I took July off from Tamoxifen ... on my own accord. OK - I mean my Onc implied it was an option so I took a little liberty with that and took July off by my own choice. I was just SO sad and so unmotivated and that lack of motivation was impacting my desire to get up in the morning and my desire to exercise - which resulted in a few extra lbs. - which didn't do anything to help counter the sadness. It was awful. Not a week off the tamoxifen and I felt amazing. I could feel a change in spirit and motivation. But I told myself that I would go back on in August. That's Monday. (sigh). BUT, there's only 5 months left to the year and the deal with my Onc was that I'd take it for 1 year after treatment before I came off of it and we could try for kids. I meet with my Onc again in September. Mike said he thought this would be the hardest part - the tamoxifen - because it was for so long and because it had a slow, subtle impact on my temperament. He was right. At least surgery was quick in comparison. Chemo too for that matter.
Speaking of chemo, my hair is coming in so curly! It's a lot of fun.
Bright Pink. I went to the BP Ambassador summit in July in Chicago. PS - I love Chicago! I had never been there and it was such a beautiful city! Anyhow, during the summit we worked on our "story" ... our reason for being involved in BP. Initially, when I became involved with BP, I thought my diagnosis was just a fluke, random occurrence ... an anomaly. We had no genetic disposition nor any family history to speak of ... so at the summit I talked about how BP's mission of early detection and education rang true for me because early detection and education is what saved my life. People always asked me, how did I know to check? I never really knew how to answer this because I feel like I just always thought I should be checking, it's what they taught us to do in health class so many years ago. Yes ... I paid attention.
When I got home from the summit, I got an email from my mom who had correspondence with a cousin on my father's side of the family. In this email I found out some interesting news. I'm more high risk than I thought. Here's how it kind of works out - my paternal first cousin's, father's mother died of cancer in her early 40's. My paternal grandfather died of cancer at 43. My paternal aunt died of cancer close to 50 years old. My paternal grandfather's sister died of cancer at 65. I have yet to know what kind of cancer everyone suffered from, but in my eyes, it's irrelevant. I've just gone from no family history to speak of, to a familial risk of cancer ... low risk to more risk than I thought. It makes me rethink my opinions of taking Tamoxifen now.

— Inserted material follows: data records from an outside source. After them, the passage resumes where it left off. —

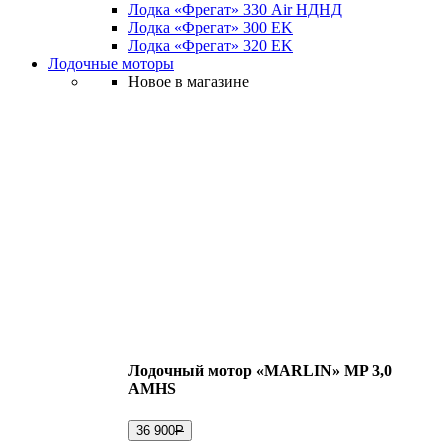
Лодка «Фрегат» 330 Air НДНД
Лодка «Фрегат» 300 ЕK
Лодка «Фрегат» 320 ЕK
Лодочные моторы
Новое в магазине
Лодочный мотор «MARLIN» MP 3,0
AMHS
36 900
Р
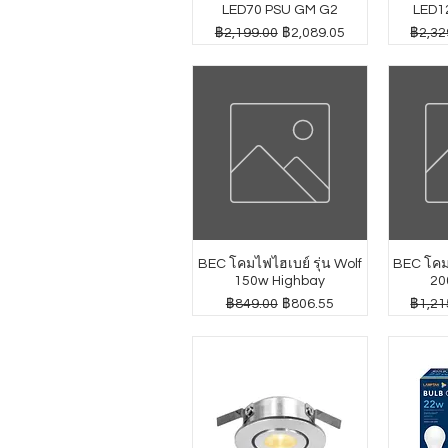
LED70 PSU GM G2
LED1
ราคาปกติ
ราคาขายลด
ราคาป
฿2,199.00
฿2,089.05
฿2,32
BEC โคมไฟไฮเบย์ รุ่น Wolf
BEC โคมไ
150w Highbay
20
ราคาปกติ
ราคาขายลด
ราคาป
฿849.00
฿806.55
฿1,21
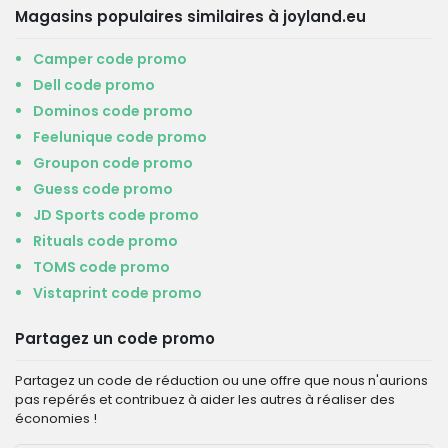
Magasins populaires similaires à joyland.eu
Camper code promo
Dell code promo
Dominos code promo
Feelunique code promo
Groupon code promo
Guess code promo
JD Sports code promo
Rituals code promo
TOMS code promo
Vistaprint code promo
Partagez un code promo
Partagez un code de réduction ou une offre que nous n'aurions
pas repérés et contribuez à aider les autres à réaliser des
économies !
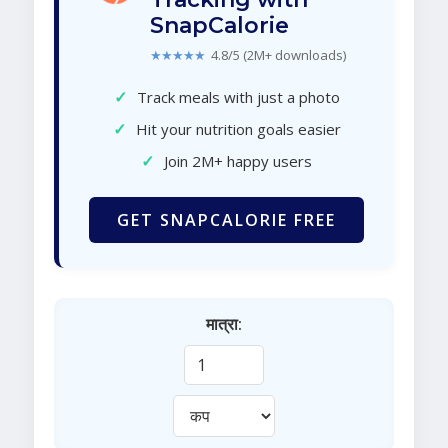
SnapCalorie
★★★★★
4.8/5 (2M+ downloads)
✓
Track meals with just a photo
✓
Hit your nutrition goals easier
✓
Join 2M+ happy users
GET SNAPCALORIE FREE
मात्रा:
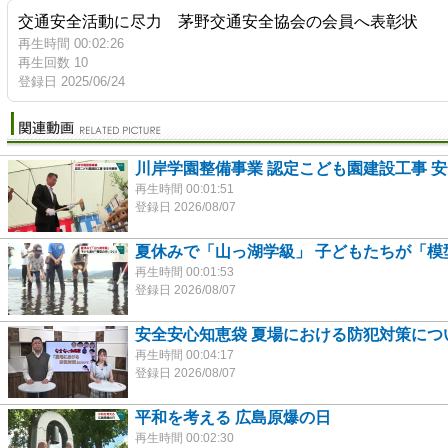
交通安全活動に尽力 茅野交通安全協会の会員へ表彰状
再生時間 00:02:26
再生回数 10
登録日 2025/06/24
川岸学園整備事業 認定こども園建設工事 
再生時間 00:01:51
登録日 2026/08/07
夏休みで「山っ湖学級」 子どもたちが「模
再生時間 00:01:53
登録日 2026/08/07
安全安心知恵袋 夏場における防犯対策につ
再生時間 00:04:17
登録日 2026/08/07
平和を考える 広島原爆の日
再生時間 00:02:30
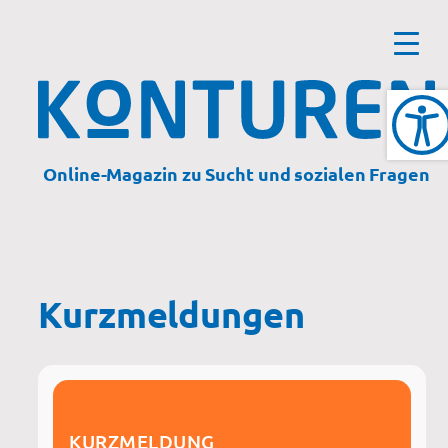
Zum
Inhalt
springen
Online-Magazin zu Sucht und sozialen Fragen
Kurzmeldungen
KURZMELDUNG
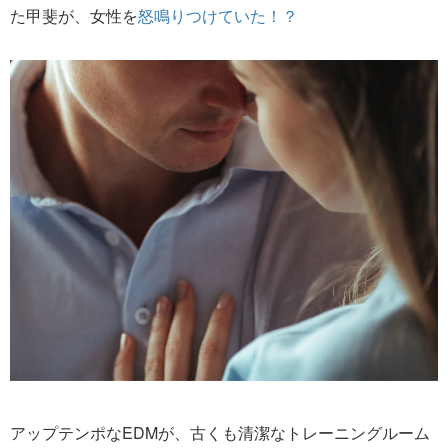
た甲斐が、女性を
怒鳴りつけていた！？
アップテンポなEDMが、古くも清潔なトレーニングルーム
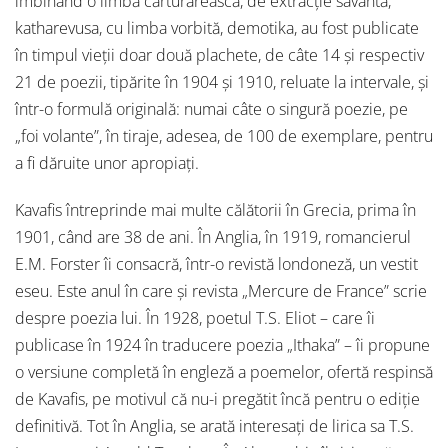
îmbinând o limbă cărturărească, de extracție savantă,
katharevusa, cu limba vorbită, demotika, au fost publicate
în timpul vieții doar două plachete, de câte 14 și respectiv
21 de poezii, tipărite în 1904 și 1910, reluate la intervale, și
într-o formulă originală: numai câte o singură poezie, pe
„foi volante”, în tiraje, adesea, de 100 de exemplare, pentru
a fi dăruite unor apropiați.
Kavafis întreprinde mai multe călătorii în Grecia, prima în
1901, când are 38 de ani. În Anglia, în 1919, romancierul
E.M. Forster îi consacră, într-o revistă londoneză, un vestit
eseu. Este anul în care şi revista „Mercure de France” scrie
despre poezia lui. În 1928, poetul T.S. Eliot – care îi
publicase în 1924 în traducere poezia „Ithaka” – îi propune
o versiune completă în engleză a poemelor, ofertă respinsă
de Kavafis, pe motivul că nu-i pregătit încă pentru o ediție
definitivă. Tot în Anglia, se arată interesați de lirica sa T.S.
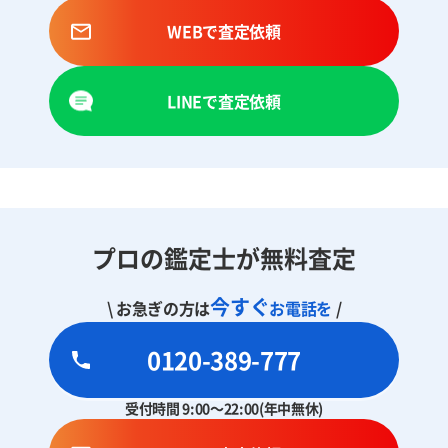
WEBで査定依頼
LINEで査定依頼
プロの鑑定士が無料査定
今すぐ
\ お急ぎの方は
お電話を
/
0120-389-777
受付時間 9:00～22:00(年中無休)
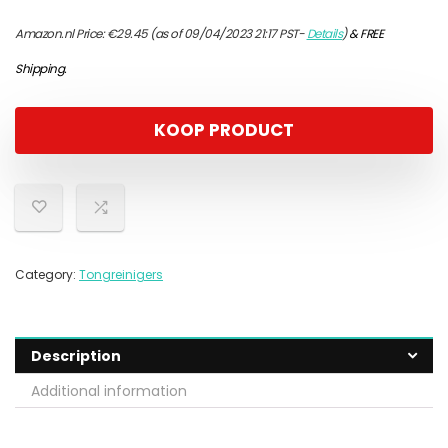
Amazon.nl Price:
€
29.45
(as of 09/04/2023 21:17 PST-
Details
)
&
FREE
Shipping
.
KOOP PRODUCT
Category:
Tongreinigers
Description
Additional information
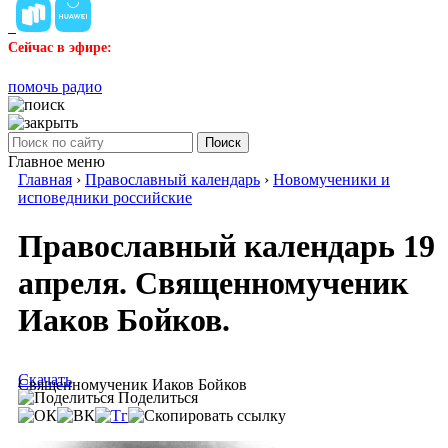
Сейчас в эфире:
помочь радио
Поиск
Главное меню
Главная
›
Православный календарь
›
Новомученики и
исповедники российские
Православный календарь 19
апреля. Священномученик
Иаков Бойков.
Скачать
Священномученик Иаков Бойков
Поделиться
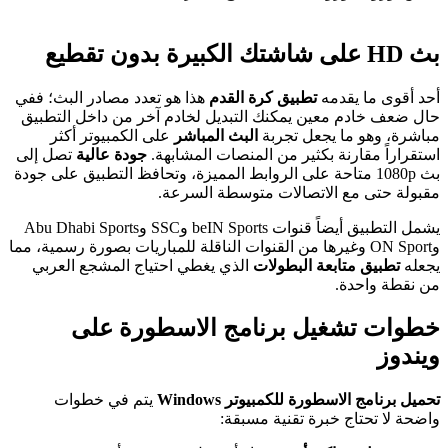
بث HD على شاشتك الكبيرة بدون تقطيع
أحد أقوى ما يقدمه
تطبيق كرة القدم
هذا هو تعدد مصادر البث؛ ففي
حال ضعف خادم معين يمكنك التبديل لخادم آخر من داخل التطبيق
مباشرة، وهو ما يجعل تجربة
البث المباشر
على الكمبيوتر أكثر
استقراراً مقارنة بكثير من المنصات المشابهة.
جودة عالية
تصل إلى
بث 1080p متاحة على الروابط المميزة، وتحافظ التطبيق على جودة
مقبولة حتى مع الاتصالات متوسطة السرعة.
يشمل التطبيق أيضاً قنوات beIN Sports وSSC وAbu Dhabi Sports
وON Sport وغيرها من القنوات الناقلة للمباريات بصورة رسمية، مما
يجعله
تطبيق متابعة البطولات
الذي يغطي احتياج المشجع العربي
من نقطة واحدة.
خطوات تشغيل برنامج الاسطورة على
ويندوز
تحميل برنامج الاسطورة للكمبيوتر Windows
يتم في خطوات
واضحة لا تحتاج خبرة تقنية مسبقة:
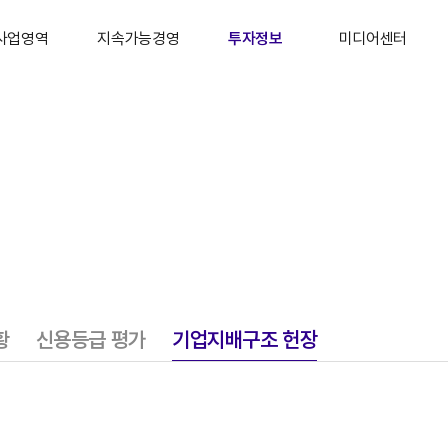
사업영역
지속가능경영
투자정보
미디어센터
섬유 · 무역
지속가능경영 개요
IR 개요
주요 소식
공업 · 건설
Environmental
경영정보
뉴스룸
화학
Social
재무정보
소셜미디어
정보통신
Governance
주식정보
라이브러리
타 사업분야
자료실
공시 및 공고
IR 자료실
황
신용등급 평가
기업지배구조 헌장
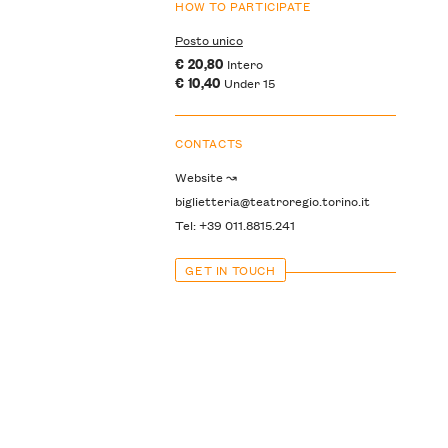
HOW TO PARTICIPATE
Posto unico
€ 20,80
Intero
€ 10,40
Under 15
CONTACTS
Website ↝
biglietteria@teatroregio.torino.it
Tel: +39 011.8815.241
GET IN TOUCH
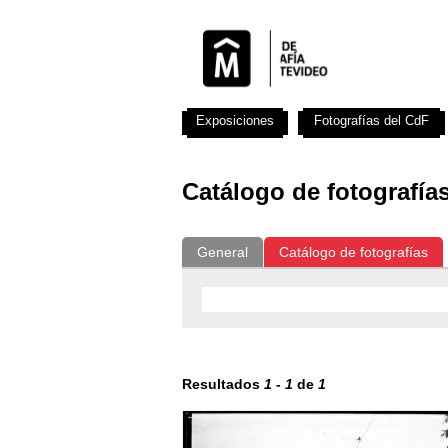
Exposiciones
Fotografías del CdF
Catálogo de fotografía
General
Catálogo de fotografías
Resultados
1
-
1
de
1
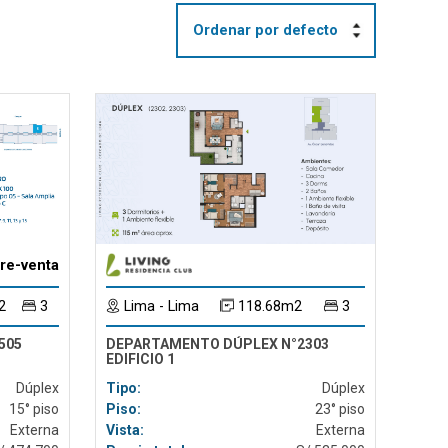
14 piso
15 piso
16 piso
17 piso
18 piso
19 piso
20 piso
21 piso
22 piso
23 piso
re-venta
2
3
Lima - Lima
118.68m2
3
505
DEPARTAMENTO DÚPLEX N°2303
EDIFICIO 1
Dúplex
Tipo:
Dúplex
15° piso
Piso:
23° piso
Externa
Vista:
Externa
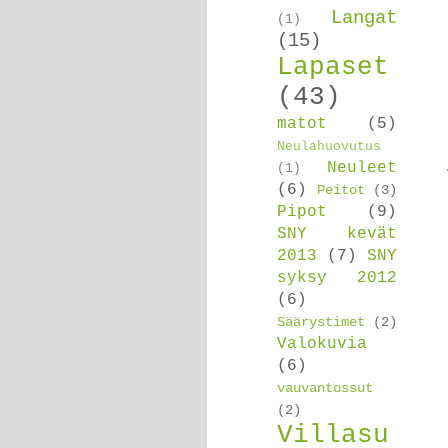
Langat
(1)
(15)
Lapaset
(43)
matot
(5)
Neulahuovutus
Neuleet
(1)
(6)
Peitot
(3)
Pipot
(9)
SNY kevät
2013
(7)
SNY
syksy 2012
(6)
Säärystimet
(2)
Valokuvia
(6)
vauvantossut
(2)
Villasu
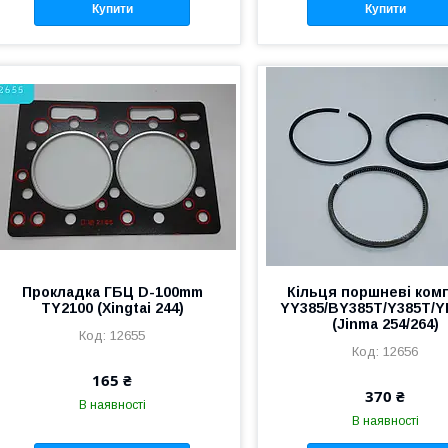
Купити
Купити
Прокладка ГБЦ D-100mm
Кільця поршневі ком
TY2100 (Xingtai 244)
YY385/BY385T/Y385T/
(Jinma 254/264)
12655
12656
165 ₴
370 ₴
В наявності
В наявності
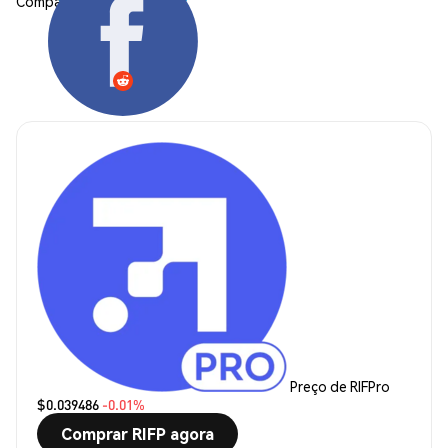
Compartilhar:
Preço de RIFPro
$0.039486
-0.01%
Comprar RIFP agora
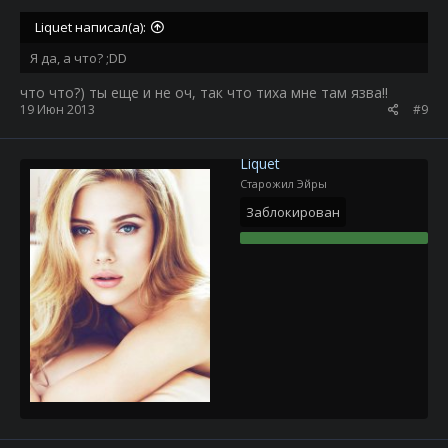
Liquet написал(а):
Я да, а что? ;DD
что что?) ты еще и не оч, так что тиха мне там язва!!
19 Июн 2013
#9
Liquet
Старожил Эйры
Заблокирован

Mike and I regularly talk about whether or not we think my cancer will make a recurrence. When I thought my diagnosis was just a fluke, I would whole-heartedly answer no, I don't think it will. I don't think that's my fate. But now, in light of new information, my answer is not so whole-hearted. There's doubt where there was none before. It's somewhat dis-empowering because it feels like I've lost some control over my future. At least when I thought I didn't a family history, I felt in control. But now ... as foolish as it is to think I have any control over things like this, I feel truly scared because it feels more unpredictable.